I thought of how you stored your sports stuff down there, too, how your golf bag barely fit down the narrow staircase. Of how you’d put your clubs down there the day before. Of how Violet liked to pull them out and pretend she was at the driving range... Of his small, feathery head. Of how easily she could do it. Of how it would take only a second. Of the crack.

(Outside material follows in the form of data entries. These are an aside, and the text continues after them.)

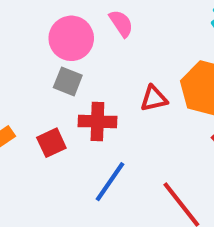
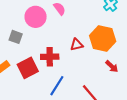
gray square: (68, 81) -> (16, 37), moved
red square: (51, 143) -> (28, 68), size x1.5

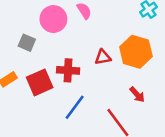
red arrow: (112, 66) -> (137, 95), moved

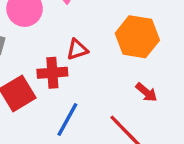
red triangle: (103, 57) -> (77, 49), moved

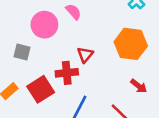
red triangle: (77, 49) -> (85, 55), turned -30

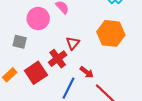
red cross: (67, 73) -> (58, 59), turned -30
red arrow: (139, 86) -> (87, 72), moved

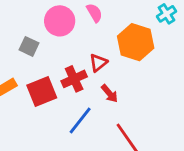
orange hexagon: (111, 33) -> (136, 42), moved
red arrow: (87, 72) -> (110, 94), moved

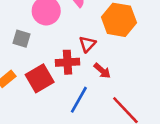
red cross: (74, 79) -> (68, 62), turned 30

The cascade of ordinary details builds dread by inches, showing how terror grows from the mundane. Each clause tightens the imagined scene until violence feels inevitable—even though it never occurs.


Why This Matters and Section Significance

These chapters pivot the book from uneasy domesticity to psychological suspense. The nursery scene offers the starkest support yet for Blythe’s fear of Violet, transforming maternal anxiety into immediate threat. At the same time, Fox’s dismissal and Gemma’s arrival accelerate marital fracture, ensuring Blythe faces her fear alone.

By juxtaposing Cecilia’s formative neglect with Blythe’s present, the section argues that trauma isn’t inherited only by blood but by silence. The final anticlimax—“Nothing had happened.”—doesn’t defuse tension; it multiplies it, keeping the central question alive: is the danger real, or is Blythe’s mind making it so?